> [PROBLEM TO WORK ON]: Where the records below show the word "Kumar" in a line, please copy that line.

(Document layout detection data)
--------------------
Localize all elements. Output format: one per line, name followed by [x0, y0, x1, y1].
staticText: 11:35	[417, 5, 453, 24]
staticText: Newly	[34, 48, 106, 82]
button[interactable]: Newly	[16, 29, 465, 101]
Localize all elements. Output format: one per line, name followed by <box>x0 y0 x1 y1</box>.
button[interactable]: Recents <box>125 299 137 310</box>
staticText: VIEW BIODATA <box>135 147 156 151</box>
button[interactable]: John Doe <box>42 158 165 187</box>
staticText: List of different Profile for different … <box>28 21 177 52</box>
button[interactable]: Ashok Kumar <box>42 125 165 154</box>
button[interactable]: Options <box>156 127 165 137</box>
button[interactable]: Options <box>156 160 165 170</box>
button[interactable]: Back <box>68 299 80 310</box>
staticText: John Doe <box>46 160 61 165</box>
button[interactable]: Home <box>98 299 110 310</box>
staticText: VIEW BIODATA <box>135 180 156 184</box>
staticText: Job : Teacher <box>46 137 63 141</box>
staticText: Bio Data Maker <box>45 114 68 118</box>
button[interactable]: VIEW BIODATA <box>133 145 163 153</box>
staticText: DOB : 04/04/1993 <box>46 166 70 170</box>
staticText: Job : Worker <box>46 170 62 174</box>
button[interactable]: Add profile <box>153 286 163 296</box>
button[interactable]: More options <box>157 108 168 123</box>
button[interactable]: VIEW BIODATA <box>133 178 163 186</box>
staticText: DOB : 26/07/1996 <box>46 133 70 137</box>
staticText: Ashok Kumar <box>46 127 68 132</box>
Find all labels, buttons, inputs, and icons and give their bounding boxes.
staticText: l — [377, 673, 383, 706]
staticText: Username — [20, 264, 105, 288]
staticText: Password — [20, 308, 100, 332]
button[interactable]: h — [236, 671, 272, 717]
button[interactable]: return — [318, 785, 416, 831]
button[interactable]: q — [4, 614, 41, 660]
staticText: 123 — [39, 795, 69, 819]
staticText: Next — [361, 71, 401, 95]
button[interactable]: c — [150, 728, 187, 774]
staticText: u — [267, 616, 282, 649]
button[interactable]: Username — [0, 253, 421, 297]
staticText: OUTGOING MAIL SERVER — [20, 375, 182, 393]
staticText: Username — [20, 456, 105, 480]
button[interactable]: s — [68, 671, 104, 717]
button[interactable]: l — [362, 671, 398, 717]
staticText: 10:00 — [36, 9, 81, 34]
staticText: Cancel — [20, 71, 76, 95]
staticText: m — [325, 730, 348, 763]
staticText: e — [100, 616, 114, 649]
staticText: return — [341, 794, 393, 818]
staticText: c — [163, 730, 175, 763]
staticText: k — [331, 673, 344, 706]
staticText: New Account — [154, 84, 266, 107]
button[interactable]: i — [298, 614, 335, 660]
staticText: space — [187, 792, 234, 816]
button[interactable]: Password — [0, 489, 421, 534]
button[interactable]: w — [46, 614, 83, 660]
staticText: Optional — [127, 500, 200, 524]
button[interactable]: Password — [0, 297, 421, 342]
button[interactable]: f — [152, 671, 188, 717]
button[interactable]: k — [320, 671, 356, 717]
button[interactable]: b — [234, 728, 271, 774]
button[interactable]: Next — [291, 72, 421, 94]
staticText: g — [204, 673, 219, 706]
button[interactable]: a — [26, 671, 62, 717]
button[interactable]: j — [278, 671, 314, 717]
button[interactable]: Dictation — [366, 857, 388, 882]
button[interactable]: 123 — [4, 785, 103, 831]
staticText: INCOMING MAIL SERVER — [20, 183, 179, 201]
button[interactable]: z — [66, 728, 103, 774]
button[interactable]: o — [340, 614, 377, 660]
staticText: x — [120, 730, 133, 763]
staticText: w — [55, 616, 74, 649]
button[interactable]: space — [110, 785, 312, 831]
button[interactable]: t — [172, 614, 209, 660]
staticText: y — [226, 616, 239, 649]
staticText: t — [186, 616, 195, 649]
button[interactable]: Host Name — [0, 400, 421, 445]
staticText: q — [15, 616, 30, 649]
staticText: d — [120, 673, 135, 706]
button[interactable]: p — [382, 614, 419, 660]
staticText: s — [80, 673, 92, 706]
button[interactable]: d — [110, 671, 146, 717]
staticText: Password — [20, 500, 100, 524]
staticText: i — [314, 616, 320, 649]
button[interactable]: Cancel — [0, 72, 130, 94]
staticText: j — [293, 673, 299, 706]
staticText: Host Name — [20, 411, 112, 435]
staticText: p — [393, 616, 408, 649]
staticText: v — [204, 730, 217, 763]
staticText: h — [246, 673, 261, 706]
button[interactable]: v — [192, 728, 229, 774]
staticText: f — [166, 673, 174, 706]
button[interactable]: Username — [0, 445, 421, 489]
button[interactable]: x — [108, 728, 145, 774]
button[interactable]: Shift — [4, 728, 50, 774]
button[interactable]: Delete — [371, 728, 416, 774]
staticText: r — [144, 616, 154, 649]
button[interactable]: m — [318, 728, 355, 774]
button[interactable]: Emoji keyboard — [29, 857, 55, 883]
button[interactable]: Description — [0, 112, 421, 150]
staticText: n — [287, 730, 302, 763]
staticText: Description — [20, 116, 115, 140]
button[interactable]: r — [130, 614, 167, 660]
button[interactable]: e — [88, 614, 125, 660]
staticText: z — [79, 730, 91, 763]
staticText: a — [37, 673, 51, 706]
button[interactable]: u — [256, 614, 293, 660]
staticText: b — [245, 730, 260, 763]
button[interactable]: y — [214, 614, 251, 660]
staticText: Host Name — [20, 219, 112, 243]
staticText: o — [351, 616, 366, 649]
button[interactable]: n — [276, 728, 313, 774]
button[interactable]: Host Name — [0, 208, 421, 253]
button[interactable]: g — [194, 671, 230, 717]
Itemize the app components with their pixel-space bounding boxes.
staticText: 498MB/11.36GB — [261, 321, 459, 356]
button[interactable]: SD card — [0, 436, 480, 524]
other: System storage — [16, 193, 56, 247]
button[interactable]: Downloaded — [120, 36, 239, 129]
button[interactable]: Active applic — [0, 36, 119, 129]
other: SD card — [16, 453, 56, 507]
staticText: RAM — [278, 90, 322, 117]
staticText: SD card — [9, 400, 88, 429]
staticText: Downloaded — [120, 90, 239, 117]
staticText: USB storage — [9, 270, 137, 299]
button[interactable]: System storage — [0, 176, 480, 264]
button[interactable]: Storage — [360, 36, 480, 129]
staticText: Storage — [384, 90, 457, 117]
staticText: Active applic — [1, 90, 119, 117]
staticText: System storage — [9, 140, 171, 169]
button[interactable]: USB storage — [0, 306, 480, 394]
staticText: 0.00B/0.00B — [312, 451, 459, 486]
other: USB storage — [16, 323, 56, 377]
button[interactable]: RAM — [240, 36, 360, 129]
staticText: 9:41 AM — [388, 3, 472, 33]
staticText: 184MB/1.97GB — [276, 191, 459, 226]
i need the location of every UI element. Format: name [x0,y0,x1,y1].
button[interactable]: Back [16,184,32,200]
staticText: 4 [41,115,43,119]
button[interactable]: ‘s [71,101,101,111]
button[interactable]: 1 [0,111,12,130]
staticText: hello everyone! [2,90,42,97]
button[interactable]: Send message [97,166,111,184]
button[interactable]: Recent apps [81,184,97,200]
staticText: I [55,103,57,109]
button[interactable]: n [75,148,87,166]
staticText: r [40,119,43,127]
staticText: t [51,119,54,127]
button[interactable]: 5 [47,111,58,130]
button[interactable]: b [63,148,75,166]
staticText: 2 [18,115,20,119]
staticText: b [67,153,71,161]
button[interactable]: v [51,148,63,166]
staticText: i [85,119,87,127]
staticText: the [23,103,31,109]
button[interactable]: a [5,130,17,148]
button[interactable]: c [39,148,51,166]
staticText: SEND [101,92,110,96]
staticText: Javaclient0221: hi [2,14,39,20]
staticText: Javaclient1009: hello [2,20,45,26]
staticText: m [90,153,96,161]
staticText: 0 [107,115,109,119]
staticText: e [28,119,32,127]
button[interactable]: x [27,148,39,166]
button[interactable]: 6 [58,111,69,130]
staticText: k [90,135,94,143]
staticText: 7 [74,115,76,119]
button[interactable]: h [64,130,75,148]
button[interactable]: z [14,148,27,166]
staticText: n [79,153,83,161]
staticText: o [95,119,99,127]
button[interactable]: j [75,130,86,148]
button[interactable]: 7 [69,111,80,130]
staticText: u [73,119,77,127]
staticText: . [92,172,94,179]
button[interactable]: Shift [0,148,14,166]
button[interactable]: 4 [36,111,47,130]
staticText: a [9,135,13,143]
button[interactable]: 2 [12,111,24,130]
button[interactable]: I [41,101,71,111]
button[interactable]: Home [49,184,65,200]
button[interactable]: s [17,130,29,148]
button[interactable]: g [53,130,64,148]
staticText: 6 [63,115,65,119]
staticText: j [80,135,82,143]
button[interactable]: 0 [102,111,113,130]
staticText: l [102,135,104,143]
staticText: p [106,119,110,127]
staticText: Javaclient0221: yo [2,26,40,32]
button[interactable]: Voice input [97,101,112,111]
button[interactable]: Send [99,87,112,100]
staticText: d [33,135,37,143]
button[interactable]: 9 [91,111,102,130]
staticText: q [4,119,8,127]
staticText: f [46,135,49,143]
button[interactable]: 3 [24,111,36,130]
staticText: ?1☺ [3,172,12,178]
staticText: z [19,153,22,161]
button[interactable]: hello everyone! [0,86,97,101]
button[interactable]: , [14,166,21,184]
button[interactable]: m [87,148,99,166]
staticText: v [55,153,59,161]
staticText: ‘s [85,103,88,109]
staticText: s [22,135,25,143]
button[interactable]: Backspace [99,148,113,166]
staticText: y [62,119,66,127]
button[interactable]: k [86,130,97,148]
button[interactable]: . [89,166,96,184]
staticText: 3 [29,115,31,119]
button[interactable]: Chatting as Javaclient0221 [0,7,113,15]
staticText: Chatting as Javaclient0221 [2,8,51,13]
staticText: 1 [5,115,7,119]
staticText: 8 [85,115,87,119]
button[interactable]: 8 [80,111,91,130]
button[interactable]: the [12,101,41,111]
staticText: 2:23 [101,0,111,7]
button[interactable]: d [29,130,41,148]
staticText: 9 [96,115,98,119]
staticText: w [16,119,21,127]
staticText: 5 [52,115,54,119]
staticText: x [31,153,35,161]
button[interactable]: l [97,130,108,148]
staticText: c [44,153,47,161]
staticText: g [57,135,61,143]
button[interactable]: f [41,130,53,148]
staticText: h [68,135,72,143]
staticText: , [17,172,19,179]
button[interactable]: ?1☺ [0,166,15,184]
--------------------
> [ANSWER SECTION]:
button[interactable]: Ashok Kumar <box>42 125 165 154</box>
staticText: Ashok Kumar <box>46 127 68 132</box>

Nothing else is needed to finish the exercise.